Tower of Hanoi is a classic mathematical puzzle invented by French mathematician Édouard Lucas in 1883. The game consists of three towers and a number of disks of different sizes. The objective is to move the entire stack from the source tower to the target tower, following specific rules.
Tower of Hanoi Rules
- Only one disk can be moved at a time
- Each move consists of taking the upper disk from one tower and placing it on top of another tower
- No disk may be placed on top of a smaller disk
Tower of Hanoi Strategy
The optimal solution for n disks requires exactly 2^n - 1 moves. Here's the recursive strategy:
- Step 1: Move the top n-1 disks from Source to Auxiliary tower
- Step 2: Move the largest disk from Source to Target tower
- Step 3: Move the n-1 disks from Auxiliary to Target tower
Minimum Moves by Disk Count
| Disks | Minimum Moves |
|---|---|
| 3 | 7 |
| 4 | 15 |
| 5 | 31 |
| 6 | 63 |
| 7 | 127 |
Educational Benefits
- Recursive Thinking: Understanding the recursive algorithm behind the solution
- Problem Solving: Developing strategic planning skills
- Mathematical Thinking: Learning about exponential growth and algorithms
- Patience: Building persistence and attention to detail
History of Tower of Hanoi
The puzzle was invented by Édouard Lucas in 1883. There's a legend about Vietnamese monks solving a Tower of Hanoi puzzle with 64 golden disks. According to the legend, when the monks complete the puzzle, the world will end. With 64 disks, this would take 2^64 - 1 moves, which would take billions of years even at one move per second!
Frequently Asked Questions
What is the minimum number of moves?
For n disks, the minimum is 2^n - 1 moves. For example, 3 disks require 7 moves, 4 disks require 15 moves, and 5 disks require 31 moves.
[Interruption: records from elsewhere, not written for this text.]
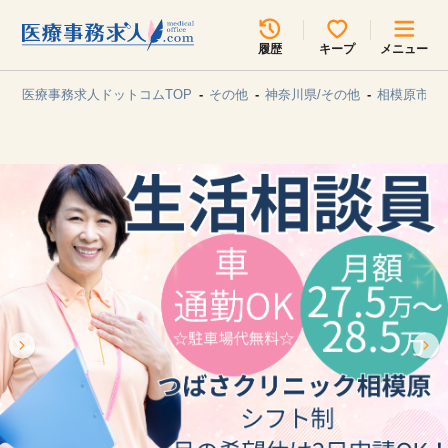
所在地のエリアを選択してください
履歴
キープ
メニュー
各支店担当よりご連絡させていただきます。
医療事務求人ドットコムTOP
その他
神奈川県/その他
相模原市/
勤務地
最近見た求人
キープ中の求人
求人検索
関東
関西
無料転職サポート
お問い合わせ
東海
北海道・東北
甲信越・北陸
中国・四国
見学会・イベント情報
医療事務まるわかりコラム
九州・沖縄
よくあるご質問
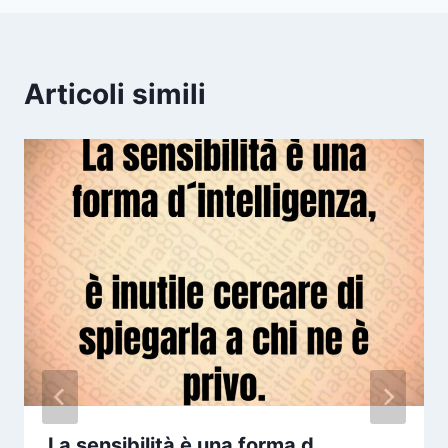
Articoli simili
La sensibilità è una forma d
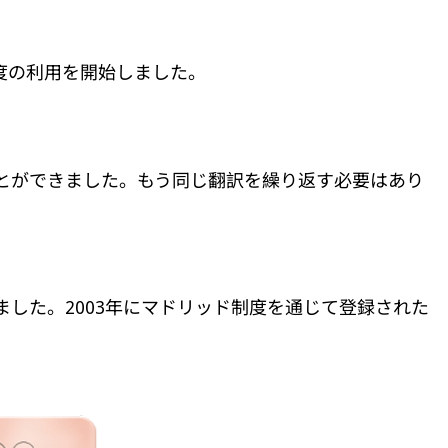
ッド制度の利用を開始しました。
とができました。もう同じ翻訳を繰り返す必要はあり
商標を登録しました。2003年にマドリッド制度を通じて登録された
Is Tower of Hanoi good for brain training?
Yes! Tower of Hanoi helps develop logical thinking, problem-solving skills, and understanding of recursive algorithms. It's used in computer science education to teach recursion.
Can I solve it in more than the minimum moves?
Absolutely! The minimum moves represent the optimal solution. Beginners often take more moves as they learn the strategy. Practice helps achieve the optimal solution.